The Pomonok Community Center and library were both located in a two-story brick building on Kissena Blvd. adjacent to the PS 201 park. Today it functions as the Pomonok Senior Center.
I remember attending summer day camp there when I was very young, sitting around in a circle of kids on a cement floor being read to. When I was a little older, I took a few clarinet lessons with Mr. D, the head of the center, but I was no Benny Goodman. My parents rented a clarinet for me from a music store in Jamaica, but I couldn’t even make it squeak. I was convinced it was broken, but when we brought it in to Mr. D, he managed to play Rhapsody in Blue on it without any effort. I stuck to weaving plastic lanyards after that.
The library on the second floor was like a home away from home for me. I can still smell the familiar musty odor that hit would you as you ascended the stairs and the location of the card catalogue and the reference section, with its well-worn volumes of the World Book Encyclopedia. I would always check the shelves to see if there were any new Happy Hollister books in. They were a wholesome and adventurous fictional family who summered on an island and solved mysteries all the time. To this day I am an avid consumer of mystery novels.
In my early teens, I remember the summer program in the cafeteria and gym of PS 201. I loved going there. There was ping pong, board games, bumper pool and the Supremes on the record player, “You Can’t Hurry Love” over and over again.
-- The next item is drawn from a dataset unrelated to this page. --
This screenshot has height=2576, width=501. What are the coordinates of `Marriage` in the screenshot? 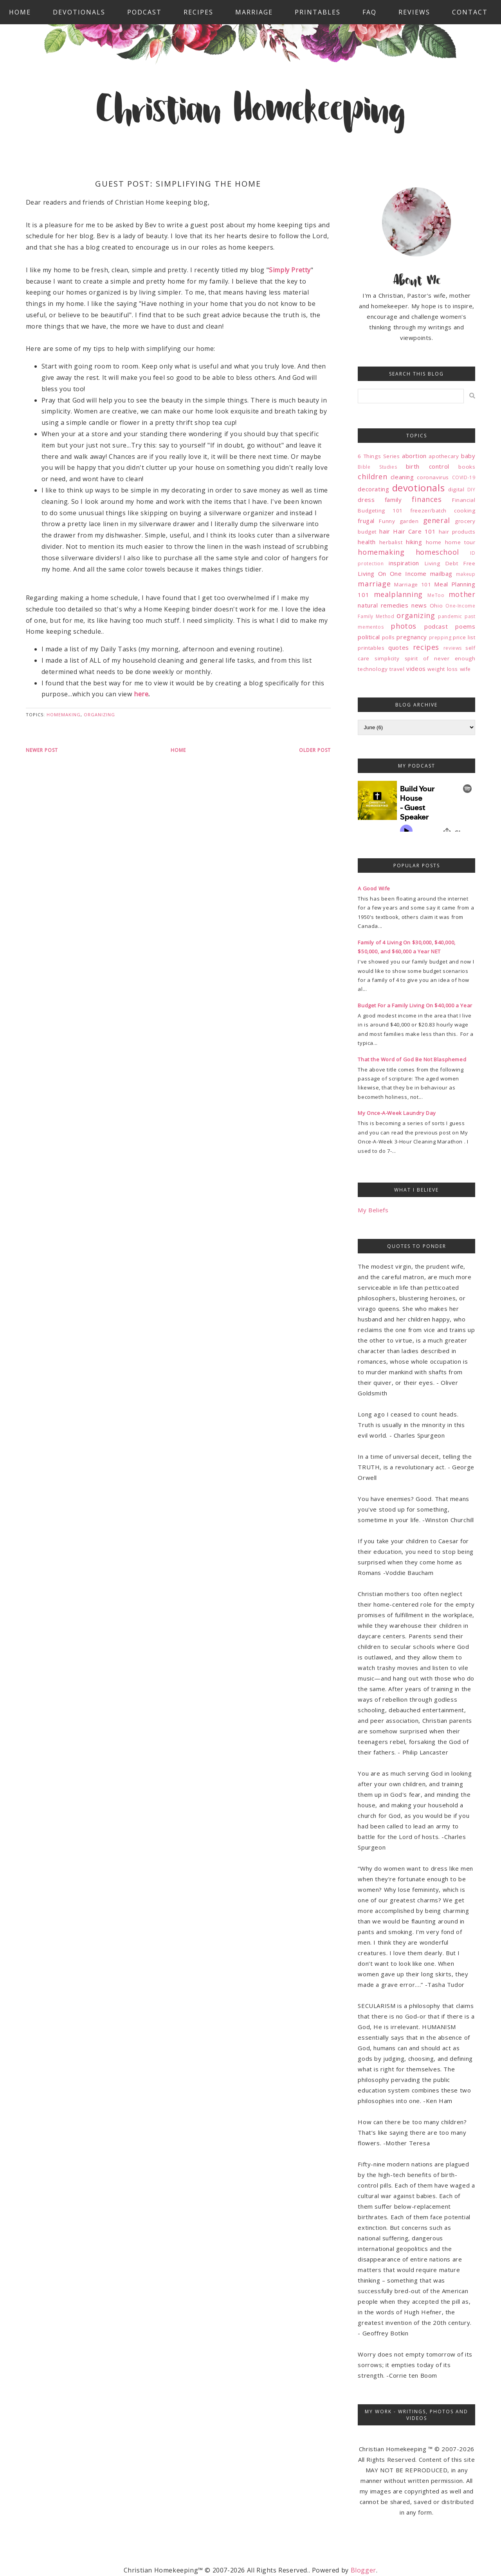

I became pretty adept at ping pong, one time actually beating the perennial champion, Bradley, who was a few years older than all of us. I eventually became so good at pool that I convinced my parents to buy me a miniature pool table, which took up my entire bedroom. My favorite activity was in the gym, a choose up game of wiffle ball. I was a runt of a kid, first on line in every class in grade school, but height and strength were not necessary to be good at wiffle ball. Anyone could hit a home run in the small gym simply by reaching the strip near the ceiling that ran around the perimeter of the gym. I was also good at pitching the wiffle ball, which is made for throwing unhittable curves.
Mr. Daddario ran the community center for many years. He was a mentor for Al Stark, before Al became a famous movie producer. Al worked hand in hand with him at the community center from the late 1960s until Mr. D moved over to the Bland Houses in Flushing in the late 1970s. Today, when he’s not making films, Al is dedicated to working with kids, just as Mr. D did, and presently directs the after school program at Ryan JHS.
Here’s a little known fact about Mr. D: in addition to running the community center and teaching music, he was also a writer. He wrote a sports column for the old Flushing Tribune and a book of short stories a la Damon Runyon about colorful underworld figures called “Atlantic City Kitty.” It was published just after after he died in 1999. It’s funny, but as kids, we never thought that our teachers or community leaders had lives outside of their jobs.
Among the most touching and heartfelt parts of the film “Pomonok Dreams” are the fond memories people shared about Mr. D. We’d be interested in hearing more stories about Mr. D and the Pomonok Community Center. Mr. D and the center were vital parts of what made Pomonok such a great place to grow up in. Sharing our memories would be an honor to his memory.